Required action: Look below for the line with "provide premium services" and the line with "Mity - część"; repeat exactly those two lines and all lines between them, but no pictures.

Provided records:
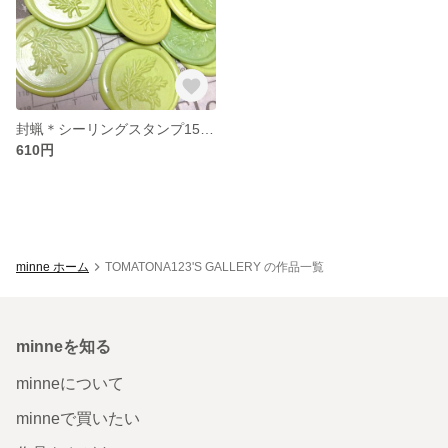
封蝋＊シーリングスタンプ15枚セット＊パステルグリーン＊ローズマリー
610円
minne ホーム
TOMATONA123'S GALLERY の作品一覧
minneを知る
minneについて
minneで買いたい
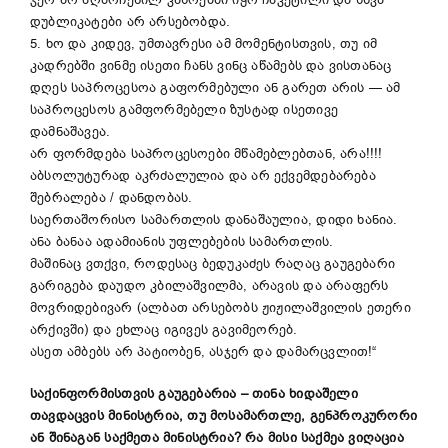
ჯერ არ აღმოჩენილ კასრებში იყო ჩაკეტილი და სხვა
დუბლიკატები არ არსებობდა.
5. ხო და კიდევ, უმთავრესი ამ მომენტისთვის, თუ იმ
კადრებში ვინმე ისეთი ჩანს ვინც აწამებს და ვისთანაც
დღეს საპროცესოა გაფორმებული ან გარეთ არის — ამ
საპროცესოს გამფორმებელი ზუსტად ისეთივე
დამნაშავეა.
არ ფორმდება საპროცესოები მწამებლებთან, არა!!!!
აბსოლუტურად აკრძალულია და არ ექვემდებარება
შებრალება / დანდობას.
საერთაშორისო სამართლის დანაშაულია, დიდი ხანია.
ანა ბანაა ადამიანის უფლებების სამართლის.
მაშინაც ვთქვი, როდესაც ბედუკაძეს რაღაც გაუგებარი
გარიგება დაუდო კბილაშვილმა, არავის და არაფერს
მოვრიდებივარ (ალბათ არსებობს ჟიჟილაშვილის ეთერი
არქივში) და ეხლაც იგივეს გავიმეორებ.
ასეთ ამბებს არ პატიობენ, ასჯერ და დამარცვლით!“
საქინფორმისთვის გაუგებარია – თინა ხიდაშელი
თავდაცვის მინისტრია, თუ მოსამართლე, გენპროკურორი
ან შინაგან საქმეთა მინისტრია? რა მისი საქმეა ვიღაცია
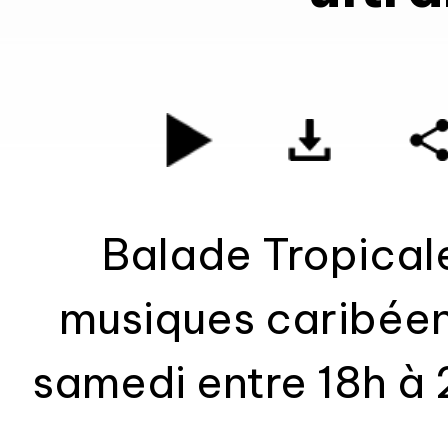
Balade Tropicale
musiques caribéen
samedi entre 18h à 2
d'artistes ultra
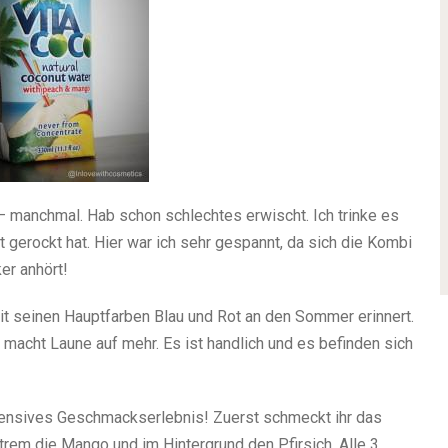
manchmal. Hab schon schlechtes erwischt. Ich trinke es
cht gerockt hat. Hier war ich sehr gespannt, da sich die Kombi
er anhört!
t seinen Hauptfarben Blau und Rot an den Sommer erinnert.
macht Laune auf mehr. Es ist handlich und es befinden sich
tensives Geschmackserlebnis! Zuerst schmeckt ihr das
em die Mango und im Hintergrund den Pfirsich. Alle 3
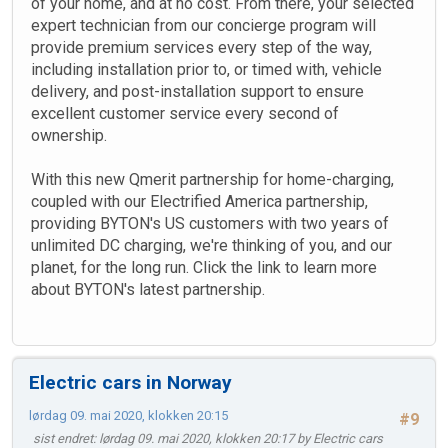
of your home, and at no cost. From there, your selected
expert technician from our concierge program will
provide premium services every step of the way,
including installation prior to, or timed with, vehicle
delivery, and post-installation support to ensure
excellent customer service every second of
ownership.
With this new Qmerit partnership for home-charging,
coupled with our Electrified America partnership,
providing BYTON's US customers with two years of
unlimited DC charging, we're thinking of you, and our
planet, for the long run. Click the link to learn more
about BYTON's latest partnership.
Electric cars in Norway
lørdag 09. mai 2020, klokken 20:15
#9
sist endret
: lørdag 09. mai 2020, klokken 20:17 by Electric cars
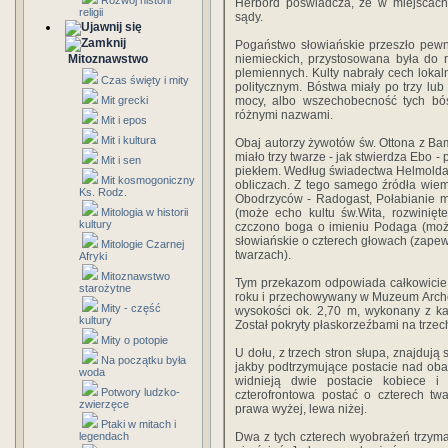
Rozwój historii
Herbord poświadcza, że w miejscach
religii
sądy.
Pogaństwo słowiańskie przeszło pewną
Mitoznawstwo
niemieckich, przystosowana była do 
plemiennych. Kulty nabrały cech loka
Czas święty i mity
politycznym. Bóstwa miały po trzy lub 
Mit grecki
mocy, albo wszechobecność tych bó
różnymi nazwami.
Mit i epos
Mit i kultura
Obaj autorzy żywotów św. Ottona z Ba
miało trzy twarze - jak stwierdza Ebo 
Mit i sen
piekłem. Według świadectwa Helmolda 
Mit kosmogoniczny
obliczach. Z tego samego źródła wiem
Ks. Rodz.
Obodrzyców - Radogast, Połabianie mi
Mitologia w historii
(może echo kultu św.Wita, rozwinię
kultury
czczono boga o imieniu Podaga (mo
słowiańskie o czterech głowach (zape
Mitologie Czarnej
twarzach).
Afryki
Mitoznawstwo
Tym przekazom odpowiada całkowicie 
starożytne
roku i przechowywany w Muzeum Archeo
Mity - część
wysokości ok. 2,70 m, wykonany z ka
kultury
Został pokryty płaskorzeźbami na trze
Mity o potopie
U dołu, z trzech stron słupa, znajdują
Na początku była
jakby podtrzymujące postacie nad oba
woda
widnieją dwie postacie kobiece i
Potwory ludzko-
czterofrontowa postać o czterech tw
zwierzęce
prawa wyżej, lewa niżej.
Ptaki w mitach i
legendach
Dwa z tych czterech wyobrażeń trzyma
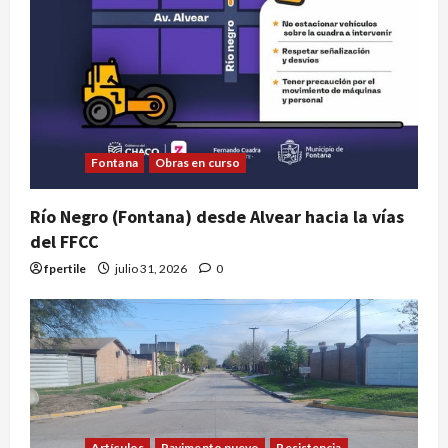
Fontana
Obras en curso
Río Negro (Fontana) desde Alvear hacia la vías
del FFCC
fpertile
julio 31, 2026
0
Artículos
Pavimento nuevo
Resistencia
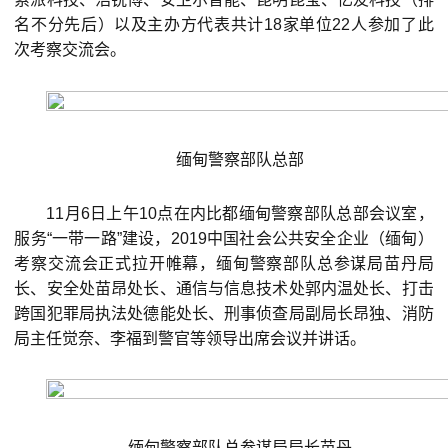
名不分先后）以及主办方代表共计18家单位22人参加了此
次考察交流会。
缅甸警察部队总部
11月6日上午10点在内比都缅甸警察部队总部会议室，
服务“一带一路”建设，2019中国社会公共安全企业（缅甸）
考察交流会正式拉开帷幕，缅甸警察部队总参谋局苗丹局
长、安全处苗昂处长、通信与信息技术处郭内温处长、打击
跨国犯罪局执法处德能处长、刑事侦查局副局长昂独、消防
局主任觉奈、李福到警官等领导出席会议并讲话。
缅甸警察部队总参谋局局长苗丹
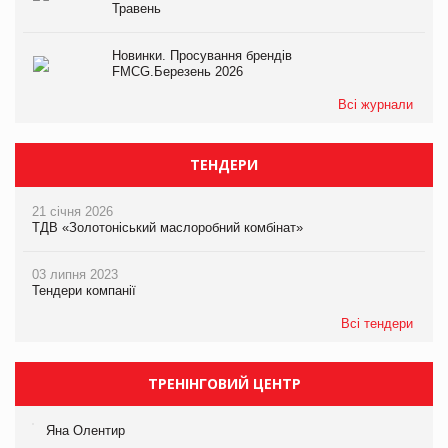
Травень
Новинки. Просування брендів
FMCG.Березень 2026
Всі журнали
ТЕНДЕРИ
21 січня 2026
ТДВ «Золотоніський маслоробний комбінат»
03 липня 2023
Тендери компанії
Всі тендери
ТРЕНІНГОВИЙ ЦЕНТР
Яна Олентир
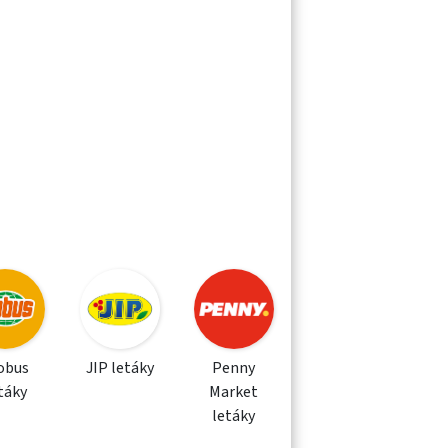
obus
JIP letáky
Penny
táky
Market
letáky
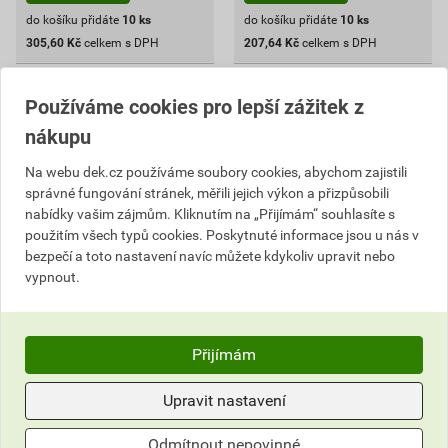
do košíku přidáte
10
ks
do košíku přidáte
10
ks
305,60
Kč
celkem s DPH
207,64
Kč
celkem s DPH
Používáme cookies pro lepší zážitek z
nákupu
Na webu dek.cz používáme soubory cookies, abychom zajistili
správné fungování stránek, měřili jejich výkon a přizpůsobili
nabídky vašim zájmům. Kliknutím na „Přijímám“ souhlasíte s
použitím všech typů cookies. Poskytnuté informace jsou u nás v
bezpečí a toto nastavení navíc můžete kdykoliv upravit nebo
vypnout.
Držák žlabu nástěnný Arkys
Držák žlabu nástěnný Arkys
DZM 10 GZ
DZM 8 GZ
Přijímám
19
,53
Kč
cena za ks s DPH
Upravit nastavení
219,76 Kč
195
39,29 Kč
Odmítnout nepovinné
,34
Kč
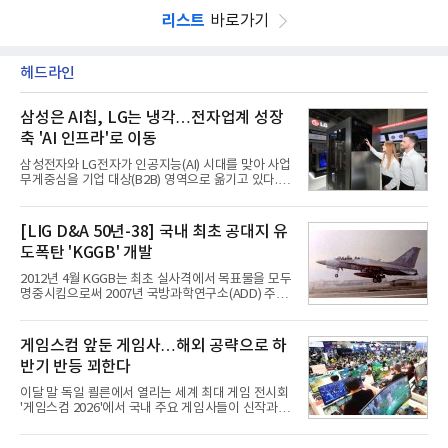
리스트
바로가기
헤드라인
삼성은 AI칩, LG는 냉각…전자업계 성장
축 'AI 인프라'로 이동
삼성전자와 LG전자가 인공지능(AI) 시대를 맞아 사업
무게중심을 기업 대상(B2B) 영역으로 옮기고 있다.
TV와 생활가전 등 전통적인 소비자 시장이 성숙기에
접어든 가운데 삼성전자는 AI 반도체를 중심으로 데
이터센터 생태계 공략을 강화하고 LG전자는 냉각솔
[LIG D&A 50년-38] 국내 최초 공대지 유
루션·전장·로봇 등 기업용 솔루션 사업 확대에 속도를
도폭탄 'KGGB' 개발
내고 있다.9일 업계에 따르면 LG전자는 2분기 생활가
전과 프리미엄 제품 경쟁력에 더해 B2B 사업 확대 효
2012년 4월 KGGB는 최초 실사격에서 목표물을 모두
과로 수익성을 방어한 반면 삼성전자는 디바이스경험
명중시킴으로써 2007년 국방과학연구소(ADD) 주관
(DX) 부문의 TV·생활가전 수익성이 악화됐다. 대신 삼
으로 시작된 KGGB 개발사업에 LIG넥스원은 시제업
성은 AI 메모리 등 반도체 사업을 중심으로 새로운 성
체로 참여했다. 체계개발에는 총 400여억 원의 개발
장 동력을 확보하는 데 집중하고 있다.LG전자는 B2B
비와 62개월의 기간이 소요됐다. 한국형 GPS 유도폭
게임스컴 앞둔 게임사…해외 공략으로 하
사업 확대
탄 KGGB(Korea GPS Guided Bomb)는 국내 최초
반기 반등 꾀한다
의 공대지 유도폭탄으로 2012년에 최종 전투용 적합
판정을 받았다.우리 공군이 운용하는 모든 전투기에
이달 말 독일 쾰른에서 열리는 세계 최대 게임 전시회
탑재할 수 있는 KGGB는 일반목적폭탄(General
'게임스컴 2026'에서 국내 주요 게임사들이 신작과 글
Purpose Bomb)에 장착하여 운용토록 개발됐다.이
로벌 전략을 공개한다. 상반기 게임사들의 실적이 업
는 현재 군에서 보유하고 있는 상당량의 일반목적폭
체별로 엇갈린 가운데 하반기 신작 흥행과 해외 시장
탄을 활용하기 위한 취지였다.항공기에 장착된 KGGB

Finished task:
provide premium services every step of the way,
including installation prior to, or timed with, vehicle
delivery, and post-installation support to ensure
excellent customer service every second of
ownership.
With this new Qmerit partnership for home-charging,
coupled with our Electrified America partnership,
providing BYTON's US customers with two years of
unlimited DC charging, we're thinking of you, and our
planet, for the long run. Click the link to learn more
about BYTON's latest partnership.
Electric cars in Norway
lørdag 09. mai 2020, klokken 20:15
#9
sist endret
: lørdag 09. mai 2020, klokken 20:17 by Electric cars
Rozwój historii
Herbord poświadcza, że w miejscach
religii
sądy.
Pogaństwo słowiańskie przeszło pewną
Mitoznawstwo
niemieckich, przystosowana była do 
plemiennych. Kulty nabrały cech loka
Czas święty i mity
politycznym. Bóstwa miały po trzy lub 
Mit grecki
mocy, albo wszechobecność tych bó
różnymi nazwami.
Mit i epos
Mit i kultura
Obaj autorzy żywotów św. Ottona z Ba
miało trzy twarze - jak stwierdza Ebo 
Mit i sen
piekłem. Według świadectwa Helmolda 
Mit kosmogoniczny
obliczach. Z tego samego źródła wiem
Ks. Rodz.
Obodrzyców - Radogast, Połabianie mi
Mitologia w historii
(może echo kultu św.Wita, rozwinię
kultury
czczono boga o imieniu Podaga (mo
słowiańskie o czterech głowach (zape
Mitologie Czarnej
twarzach).
Afryki
Mitoznawstwo
Tym przekazom odpowiada całkowicie 
starożytne
roku i przechowywany w Muzeum Archeo
Mity - część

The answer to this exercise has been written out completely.